John Douglas took part in the investigation of the Atlanta Child Murders that plagued Atlanta's Black community from 1979 to 1981. As a criminal profiler, Douglas had to look at page after page of dead, decayed bodies of Black children and determine what sort of person could do such a thing. He had to periodically fly back to Washington to tend to his other cases, then return to Atlanta to continue his investigation.
After the police arrested Wayne Williams for some of the murders, Douglas developed a sense of who Williams was and concocted a ruse of sorts to make him reveal himself as the killer. With his profile in hand, Douglas met with the staff of the Fulton County District Attorney's office to brief them on what to do. He gave prosecutor Jack Mallard precise instructions: "He (Williams) is an over-controlled personality. . . . You've got to break him down." Williams had behaved so innocently, so meekly, Douglas could see that he had persuaded most of the jury of his innocence: "How could it possibly be me?"

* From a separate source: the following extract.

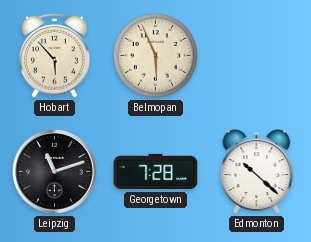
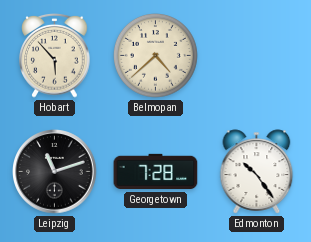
Belmopan: 5:56 -> 4:38
Edmonton: 10:22 -> 10:24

Douglas told Mallard that after he had worn Williams down, he needed to physically touch Williams's arm--invade his space, so to speak: "What did it feel like, Wayne, when you put your hands around the victim's throat? Did you panic? Did you panic?"
Williams responded with a timid, nearly inaudible "No." Then he erupted with such a spectacle of rage, he terrified the jurors who, having seen the real person behind the mask, voted him guilty of two homicides and recommended the death penalty. Nothing else in Douglas's long career has impressed me more than the Atlanta Child Murder case. Again, he instructed the prosecutor to wear Williams down, then physically grasp him by the arm. His question to Williams caught him completely off-guard.
But we're talking about a behavioral principle, not an isolated case. If you harangue people long enough with a belligerent interrogation, you can physically touch them and catch them off-guard. It disturbs them so much, you really can't predict how they will behave. Like Williams, they might lash out at you.
Americans, safe and secluded in their friendly political and socio-economic communities, should take note. The divisions and hostilities in our nation have reached a point that a belligerent interrogation can touch off civil unrest at a level we civilized Americans have not seen--that most other nations have experienced more than once. They would not fall for Douglas's ruse so easily.